Energy

Wednesday, October 14, 2009 2:03 PM

Solar Decathlon Shows Off Bright Ideas

By Emily Vaughan, NationalJournal.com

As energy policy stands poised to be the next big fight on the Hill, a competition to design a piece of its future is playing out a few blocks away on the National Mall.

In the Solar Decathlon, a competition sponsored by the Department of Energy, teams from 20 universities in four countries build houses powered entirely by the sun. The contest is designed to prove that solar houses have moved beyond the ugly 1970s stereotype and to educate homebuyers and builders about solar's potential to create energy-efficient and livable houses, said Director Richard King. "We wanted to challenge the architecture on how to build a beautiful home," he said. "There are still a lot of homeowners associations that say, 'We don't want that in our neighborhoods.'"

The Department of Energy aims to have marketable zero-energy homes ready by 2020, and solar is going to be a big part of reaching those goals. "It goes with a house so well," King said. "Sunlight is free out there, but once it hits the ground, it's gone.... A house is a perfect collector."

This is the fourth Solar Decathlon; the first was in 2002. Teams made up of undergraduate and graduate students convene on the Mall to create a "solar village" that's open to the public for 10 days in October.

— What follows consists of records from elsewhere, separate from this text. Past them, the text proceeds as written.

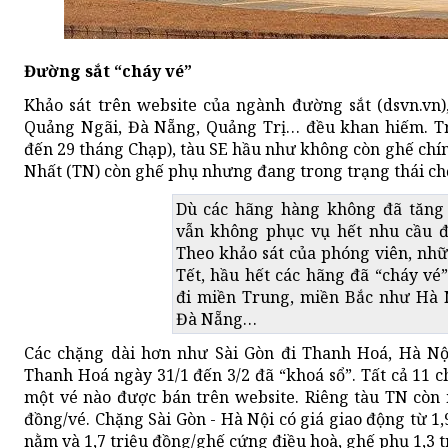
Đường sắt “cháy vé”
Khảo sát trên website của ngành đường sắt (dsvn.vn)
Quảng Ngãi, Đà Nẵng, Quảng Trị… đều khan hiếm. Tro
đến 29 tháng Chạp), tàu SE hầu như không còn ghế chí
Nhất (TN) còn ghế phụ nhưng đang trong trạng thái chờ
Dù các hãng hàng không đã tăng
vẫn không phục vụ hết nhu cầu đi
Theo khảo sát của phóng viên, nh
Tết, hầu hết các hãng đã “cháy v
đi miền Trung, miền Bắc như Hà N
Đà Nẵng…
Các chặng dài hơn như Sài Gòn đi Thanh Hoá, Hà Nộ
Thanh Hoá ngày 31/1 đến 3/2 đã “khoá sổ”. Tất cả 11 
một vé nào được bán trên website. Riêng tàu TN còn 
đồng/vé. Chặng Sài Gòn - Hà Nội có giá giao động từ 1,
nằm và 1,7 triệu đồng/ghế cứng điều hoà, ghế phụ 1,3 t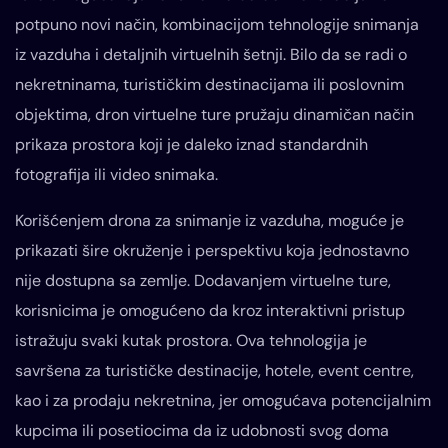
potpuno novi način, kombinacijom tehnologije snimanja
iz vazduha i detaljnih virtuelnih šetnji. Bilo da se radi o
nekretninama, turističkim destinacijama ili poslovnim
objektima, dron virtuelne ture pružaju dinamičan način
prikaza prostora koji je daleko iznad standardnih
fotografija ili video snimaka.
Korišćenjem drona za snimanje iz vazduha, moguće je
prikazati šire okruženje i perspektivu koja jednostavno
nije dostupna sa zemlje. Dodavanjem virtuelne ture,
korisnicima je omogućeno da kroz interaktivni pristup
istražuju svaki kutak prostora. Ova tehnologija je
savršena za turističke destinacije, hotele, event centre,
kao i za prodaju nekretnina, jer omogućava potencijalnim
kupcima ili posetiocima da iz udobnosti svog doma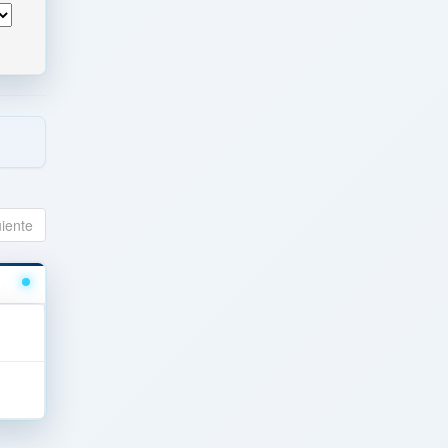
uiente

The teams put their homes through a series of tests, such as doing loads on laundry and cooking meals, and go through rounds of judging on 10 different aspects, from engineering and lighting design to market viability and communications. King called the competition "part beauty contest, part performance."

For the first time, this year's houses are bi-directional: They feed into Washington's power grid when they're producing more energy than they need, and they draw on the grid when sunlight isn't as abundant. The goal, King says, is to come out net zero at the end of the day. Commercial homes would work the same way: The give-and-take depending on the available sunlight should yield net-zero use at the end of each month. For the competitors, any surplus energy the houses create ups their score.

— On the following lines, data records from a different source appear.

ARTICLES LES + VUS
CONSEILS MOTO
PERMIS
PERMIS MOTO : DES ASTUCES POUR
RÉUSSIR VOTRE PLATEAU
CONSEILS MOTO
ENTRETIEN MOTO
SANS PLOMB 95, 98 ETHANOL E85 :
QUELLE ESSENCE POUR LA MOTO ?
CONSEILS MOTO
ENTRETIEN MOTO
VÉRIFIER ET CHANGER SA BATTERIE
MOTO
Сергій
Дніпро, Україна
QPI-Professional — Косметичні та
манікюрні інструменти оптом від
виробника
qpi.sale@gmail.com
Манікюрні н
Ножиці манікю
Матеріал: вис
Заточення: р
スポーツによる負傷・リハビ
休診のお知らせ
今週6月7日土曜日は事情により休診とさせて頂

The contest has drawn lawmakers down from the Hill to support schools and students from their districts. On Tuesday, Rep. Mike Arcuri, a Democrat whose upstate New York district is near Ithaca, toured Cornell University's "Silo House" to see how the students captured the region's aesthetic. Sen. Daniel Akaka, D-Hawaii, also stopped by Silo House, whose team has three Hawaiian students.

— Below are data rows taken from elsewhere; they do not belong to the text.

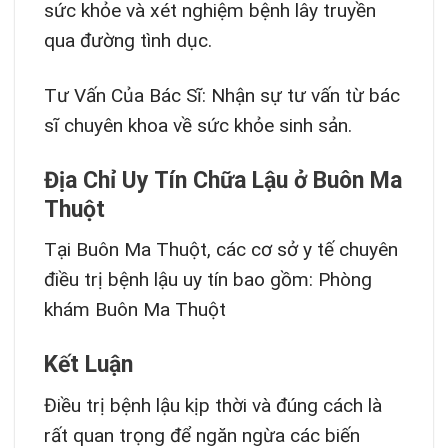
sức khỏe và xét nghiệm bệnh lây truyền
qua đường tình dục.
Tư Vấn Của Bác Sĩ: Nhận sự tư vấn từ bác
sĩ chuyên khoa về sức khỏe sinh sản.
Địa Chỉ Uy Tín Chữa Lậu ở Buôn Ma
Thuột
Tại Buôn Ma Thuột, các cơ sở y tế chuyên
điều trị bệnh lậu uy tín bao gồm: Phòng
khám Buôn Ma Thuột
Kết Luận
Điều trị bệnh lậu kịp thời và đúng cách là
rất quan trọng để ngăn ngừa các biến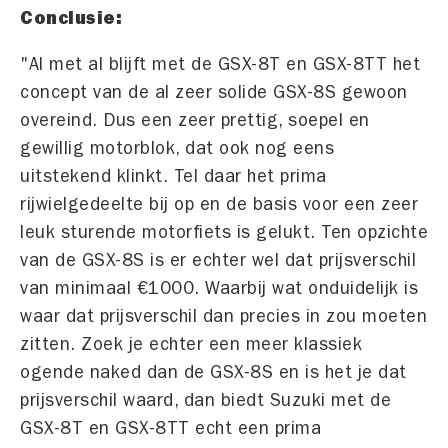
Conclusie:
"Al met al blijft met de GSX-8T en GSX-8TT het
concept van de al zeer solide GSX-8S gewoon
overeind. Dus een zeer prettig, soepel en
gewillig motorblok, dat ook nog eens
uitstekend klinkt. Tel daar het prima
rijwielgedeelte bij op en de basis voor een zeer
leuk sturende motorfiets is gelukt. Ten opzichte
van de GSX-8S is er echter wel dat prijsverschil
van minimaal €1000. Waarbij wat onduidelijk is
waar dat prijsverschil dan precies in zou moeten
zitten. Zoek je echter een meer klassiek
ogende naked dan de GSX-8S en is het je dat
prijsverschil waard, dan biedt Suzuki met de
GSX-8T en GSX-8TT echt een prima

The exhibition "has opened my mind to the practical uses of solar," Akaka said. He noted the multipurpose design of Silo House, such as the bed that can be raised to the ceiling to create more floor space during the day. Solar energy would be very applicable in a sunny state like Hawaii, he said. "This is the year of alternative energy," he said.

Arcuri was equally impressed, if less optimistic about solar power's national application. "There are limitations to solar in upstate New York," he said. "You don't get that kind of sun." Plus, he said, the technology is still not cost-effective enough.

Some teams tried to address the cost issue, the most effective being Rice University, whose "Zerow" house will find a permanent home in Houston's poverty-stricken Third Ward after the competition. Zerow was the least expensive house, costing just $140,000 to construct. With pre-fabrication, production costs can be reduced by 40 percent, said team member North Keeragool, an architecture graduate student. The team's goal was to look at what a real homeowner could afford, he said. Rice came in second in the market viability category.

Team California's "Refract House" leads overall by a slim margin, having won for architectural design and communications and placing third in market viability. But with only half of the competition's 1,000 points awarded, it is still anyone's game, King said. The overall winner will be announced Friday morning.